The schedule will indicate in you are assigned example 1, 2, or 3 for each chapter. Find the corresponding file /notebooks/XX.0Y-Contributed-Example.ipynb in the class GitHub repository where XX is the chapter number and 0Y is 01, 02, or 03. This is the file you should edit. Do not edit the corresponding files in the /docs folder. The files in the /docs folder will be automatically generated with proper formating. This is important.

After locating XX.0Y-Contributed-Example.ipynb, download it to your local computer.

To download the file, click the Raw button:

This should load the notebook as a text file in your webbrowser:

Copy and paste the contents into your favorite text editor and save as XX.0Y-Contributed-Example.ipynb.

Step 3: Upload Your File To Colab

We recommend creating your example in Google Colab. This is a free, cloud-based Python environment. That means you do not need to install any special software on your computer. Here are the steps:

  1. Navigate to https://colab.research.google.com/
  2. Choose File --> Upload Notebook in the menu
  3. Upload the notebook you obtained from the previous step
  4. Save a copy in Google Drive

Tip: While Colab does support limited integration with GitHub, the current interface is clunkly. You are welcome to try it for yourself, but you have been warned...

Step 4: Create and Test Your Example

Now for the fun part: create and test your example.

Styleguide:

  • Try to break your example into a few sections. Remember section headers start with ## in markdown cells.
  • Typeset any equations for the example in a markdown cell using LaTeX. Alternately, you may write the equations on paper, take a photo, and embed in the notebook.
  • Place all figures in /notebook/figures/ and all data in /notebooks/data/.
  • Do not include section or subsection numbers. Those will automatically be added.

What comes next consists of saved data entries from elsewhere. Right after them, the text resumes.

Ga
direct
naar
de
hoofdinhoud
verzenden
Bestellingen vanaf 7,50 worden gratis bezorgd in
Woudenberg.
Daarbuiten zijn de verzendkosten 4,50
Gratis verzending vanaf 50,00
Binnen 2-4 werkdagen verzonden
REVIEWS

Graduate students Xian Gao, Elvis Eugene, Bridgette Befort, and Kanishka Ghosh all have experience using Google Colab. Prof. Kantor ([email protected]) is also a great resource.

Step 5: Create a Branch in GitHub

On GitHub, find the drop down box containing "Branch:".

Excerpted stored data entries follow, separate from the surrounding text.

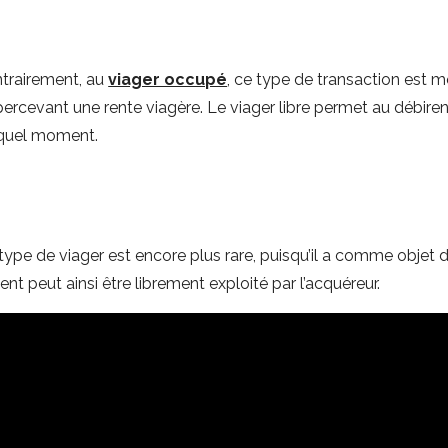
ntrairement, au
viager occupé
, ce type de transaction est 
ercevant une rente viagère. Le viager libre permet au débirentie
e quel moment.
ype de viager est encore plus rare, puisqu’il a comme objet de
t peut ainsi être librement exploité par l’acquéreur.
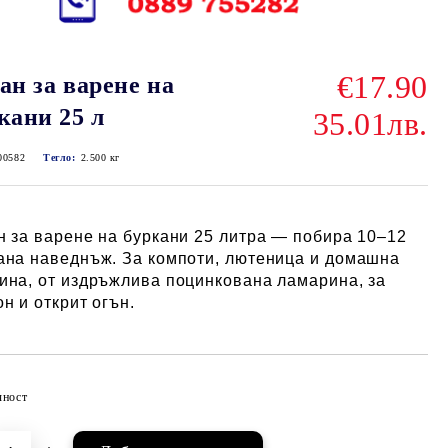
€17.90
ан за варене на
кани 25 л
35.01лв.
00582
Тегло:
2.500
кг
н за варене на буркани 25 литра — побира 10–12
ана наведнъж. За компоти, лютеница и домашна
ина, от издръжлива поцинкована ламарина, за
он и открит огън.
чност
Добави в желани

To create a branch, type a meaningful name such as your username or the chapter and example number into the field.

Step 6: Upload your .ipynb File

Select your new branch from the dropdown menu. Then navigate to the /notebooks folder and choose the Upload files button.

Note: Advanced users are welcome to modify Steps 3, 4, 5, and 6 to instead edit on their local machine. We recommend using anaconda and your favorite git desktop client (or the command line interface).

Step 7: Create a Pull Request

Once your example is ready, create a pull request to merge into the master branch. After uploading the new notebook file to your branch, you should see an orange/yellow box with your branch name.

Choose Compare & pull request.

This should take you to a screen with the title Open a pull request:

Make sure you see master <-- your branch name. Then add a descriptive comment (what did you change) and click Create pull request.

Email Prof. Dowling after you create your pull request. You must do this by 11am EDT the day of your presentation at the latest.

Step 8: Run nbpages to Publish to the Class Website

Prof. Dowling will publish your notebook to the class website. Why the time deadline (11am)? There is a significant delay in updating the cache on GitHub pages.